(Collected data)
********
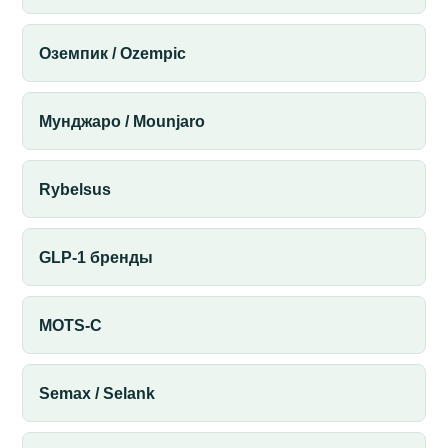
Оземпик / Ozempic
Мунджаро / Mounjaro
Rybelsus
GLP-1 бренды
MOTS-C
Semax / Selank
********
Required action >> Please write out all the data again word for word, but not the pictures.

Written response >>
Оземпик / Ozempic
Мунджаро / Mounjaro
Rybelsus
GLP-1 бренды
MOTS-C
Semax / Selank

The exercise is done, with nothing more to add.